§ **Work request**
Each line from the one containing "Regulamin programu Patron" through the last line of the records below is to be set down exactly; the rest stays out.

§ **Given records**
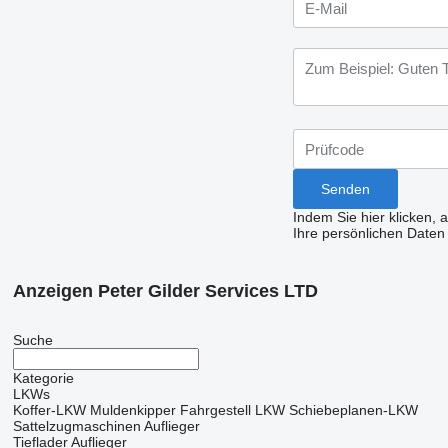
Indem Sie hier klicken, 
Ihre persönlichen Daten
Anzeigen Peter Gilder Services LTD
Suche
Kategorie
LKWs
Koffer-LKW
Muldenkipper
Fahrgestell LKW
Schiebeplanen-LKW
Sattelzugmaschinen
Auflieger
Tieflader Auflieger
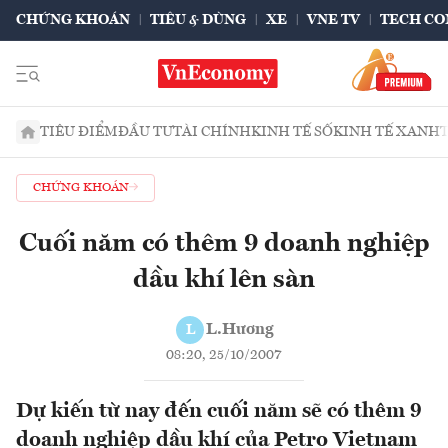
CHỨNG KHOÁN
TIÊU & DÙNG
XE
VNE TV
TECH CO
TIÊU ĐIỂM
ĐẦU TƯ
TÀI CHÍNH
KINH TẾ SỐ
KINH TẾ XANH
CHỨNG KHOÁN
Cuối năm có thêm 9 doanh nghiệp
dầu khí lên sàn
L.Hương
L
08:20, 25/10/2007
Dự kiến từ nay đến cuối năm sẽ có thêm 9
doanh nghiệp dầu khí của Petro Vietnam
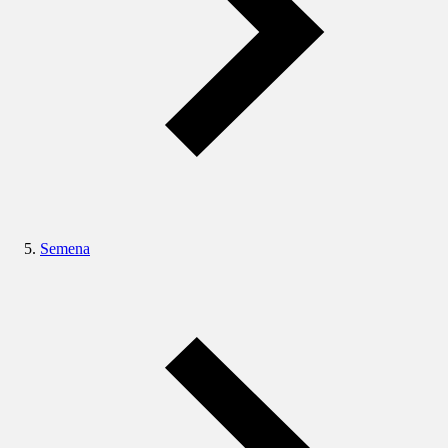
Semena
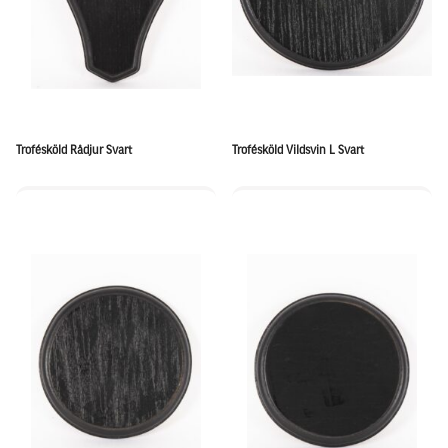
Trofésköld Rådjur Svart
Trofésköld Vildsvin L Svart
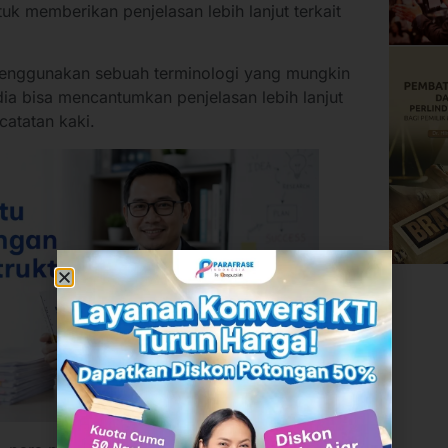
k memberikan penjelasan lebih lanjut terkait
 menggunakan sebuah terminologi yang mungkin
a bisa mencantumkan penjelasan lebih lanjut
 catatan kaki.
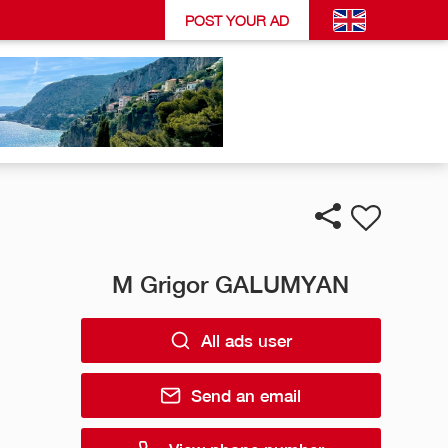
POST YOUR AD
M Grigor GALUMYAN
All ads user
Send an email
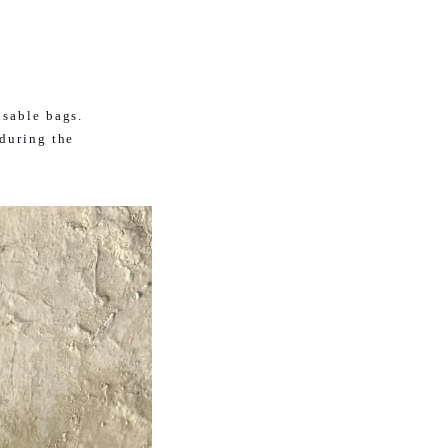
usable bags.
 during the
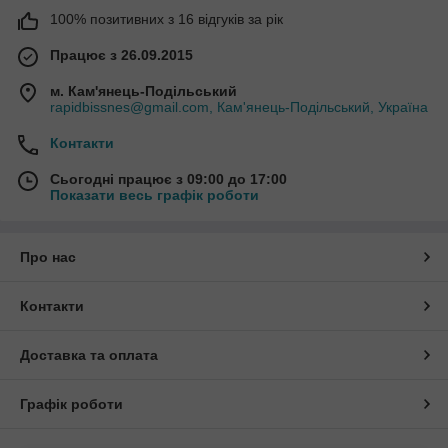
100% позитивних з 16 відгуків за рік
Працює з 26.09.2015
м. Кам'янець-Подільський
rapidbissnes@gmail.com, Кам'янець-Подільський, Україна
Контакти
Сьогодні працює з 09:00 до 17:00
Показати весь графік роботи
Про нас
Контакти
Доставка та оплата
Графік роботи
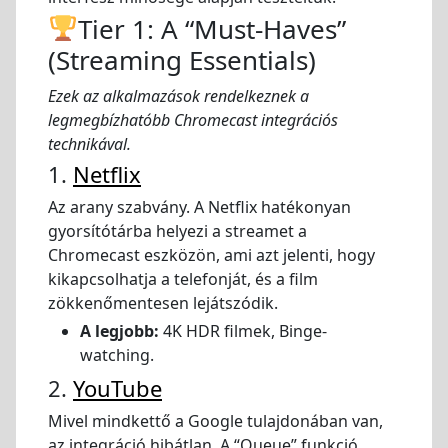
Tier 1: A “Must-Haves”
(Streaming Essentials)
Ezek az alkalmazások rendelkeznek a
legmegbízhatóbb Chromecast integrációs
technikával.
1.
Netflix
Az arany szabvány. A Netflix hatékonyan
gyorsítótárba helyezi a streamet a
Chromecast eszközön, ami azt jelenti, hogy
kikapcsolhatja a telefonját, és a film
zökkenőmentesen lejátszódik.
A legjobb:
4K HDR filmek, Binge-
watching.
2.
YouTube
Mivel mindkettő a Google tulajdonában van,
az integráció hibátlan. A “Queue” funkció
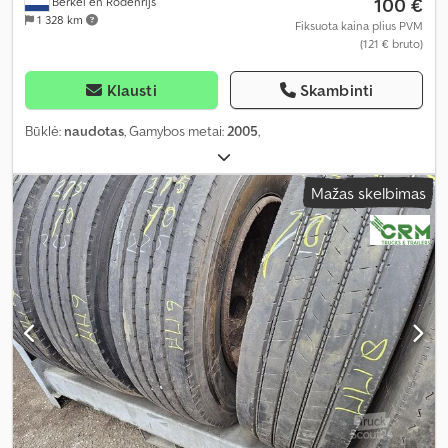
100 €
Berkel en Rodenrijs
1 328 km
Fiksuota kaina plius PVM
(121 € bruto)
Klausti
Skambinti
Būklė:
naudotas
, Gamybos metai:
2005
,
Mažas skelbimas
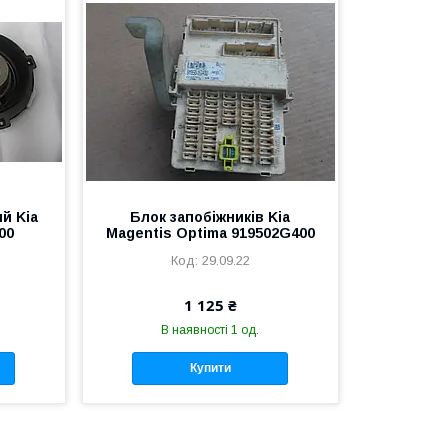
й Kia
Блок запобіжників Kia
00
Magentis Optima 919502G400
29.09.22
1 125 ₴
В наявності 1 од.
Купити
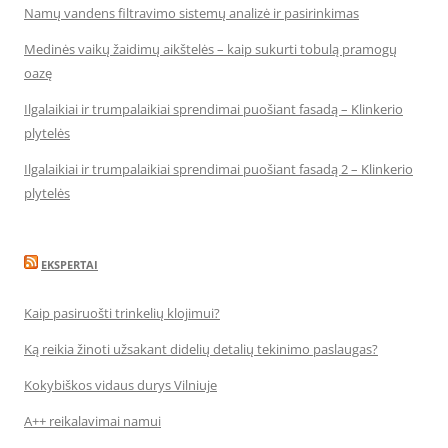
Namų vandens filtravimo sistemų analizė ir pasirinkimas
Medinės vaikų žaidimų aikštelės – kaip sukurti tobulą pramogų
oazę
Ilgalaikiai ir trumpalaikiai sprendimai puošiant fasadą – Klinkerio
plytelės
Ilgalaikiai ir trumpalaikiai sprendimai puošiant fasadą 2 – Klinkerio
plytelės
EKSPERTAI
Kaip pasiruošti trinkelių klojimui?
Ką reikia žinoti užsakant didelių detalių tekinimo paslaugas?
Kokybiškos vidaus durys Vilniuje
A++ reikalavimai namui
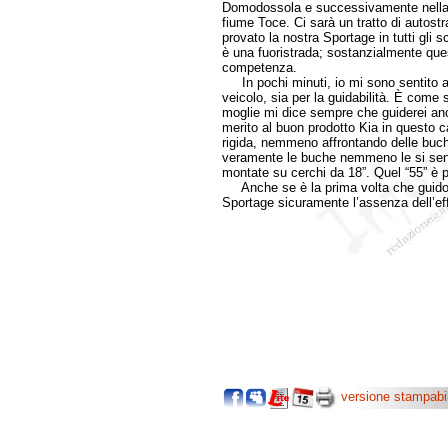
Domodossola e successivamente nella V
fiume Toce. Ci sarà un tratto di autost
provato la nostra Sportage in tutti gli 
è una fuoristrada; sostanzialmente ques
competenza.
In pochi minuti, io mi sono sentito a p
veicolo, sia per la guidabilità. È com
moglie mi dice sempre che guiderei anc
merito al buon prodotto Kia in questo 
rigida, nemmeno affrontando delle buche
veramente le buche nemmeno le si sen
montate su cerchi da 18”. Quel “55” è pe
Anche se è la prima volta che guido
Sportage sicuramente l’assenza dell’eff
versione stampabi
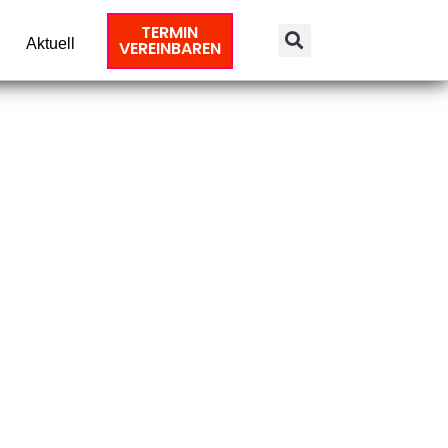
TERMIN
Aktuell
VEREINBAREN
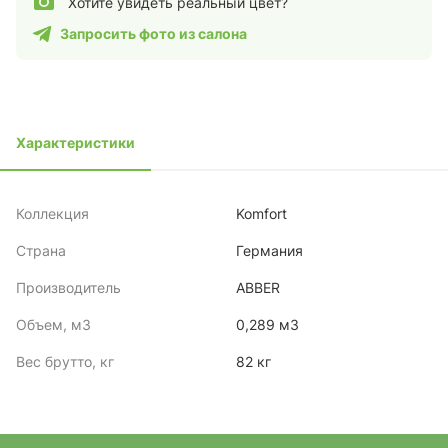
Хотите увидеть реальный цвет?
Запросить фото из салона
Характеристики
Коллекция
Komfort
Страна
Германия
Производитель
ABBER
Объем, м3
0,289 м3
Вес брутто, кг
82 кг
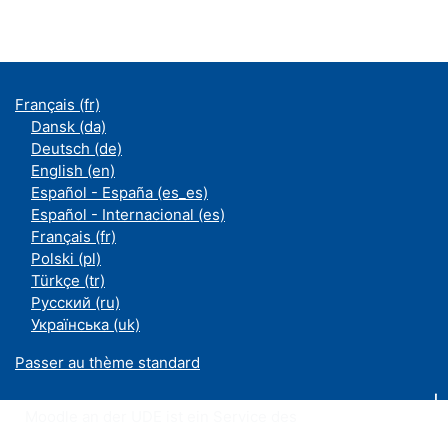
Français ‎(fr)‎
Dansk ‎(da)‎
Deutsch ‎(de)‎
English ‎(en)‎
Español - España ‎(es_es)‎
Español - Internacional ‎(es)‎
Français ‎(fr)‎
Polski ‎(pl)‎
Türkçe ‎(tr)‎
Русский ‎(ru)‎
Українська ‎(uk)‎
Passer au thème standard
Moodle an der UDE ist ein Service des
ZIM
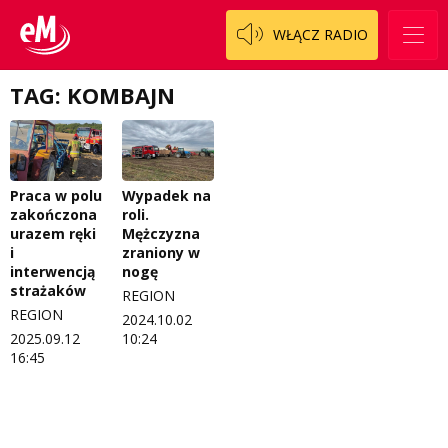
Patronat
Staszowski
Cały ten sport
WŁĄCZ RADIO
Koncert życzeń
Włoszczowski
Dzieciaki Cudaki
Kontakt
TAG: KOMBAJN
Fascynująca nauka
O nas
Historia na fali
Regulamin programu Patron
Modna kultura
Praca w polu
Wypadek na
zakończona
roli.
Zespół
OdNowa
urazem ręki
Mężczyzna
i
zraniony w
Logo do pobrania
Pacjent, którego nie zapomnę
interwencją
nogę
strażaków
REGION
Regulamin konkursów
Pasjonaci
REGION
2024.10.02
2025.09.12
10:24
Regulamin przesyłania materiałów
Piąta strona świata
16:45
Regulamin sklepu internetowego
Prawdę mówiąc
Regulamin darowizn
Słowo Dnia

§ **Result**
Regulamin programu Patron
Modna kultura
Praca w polu
Wypadek na
zakończona
roli.
Zespół
OdNowa
urazem ręki
Mężczyzna
i
zraniony w
Logo do pobrania
Pacjent, którego nie zapomnę
interwencją
nogę
strażaków
REGION
Regulamin konkursów
Pasjonaci
REGION
2024.10.02
2025.09.12
10:24
Regulamin przesyłania materiałów
Piąta strona świata
16:45
Regulamin sklepu internetowego
Prawdę mówiąc
Regulamin darowizn
Słowo Dnia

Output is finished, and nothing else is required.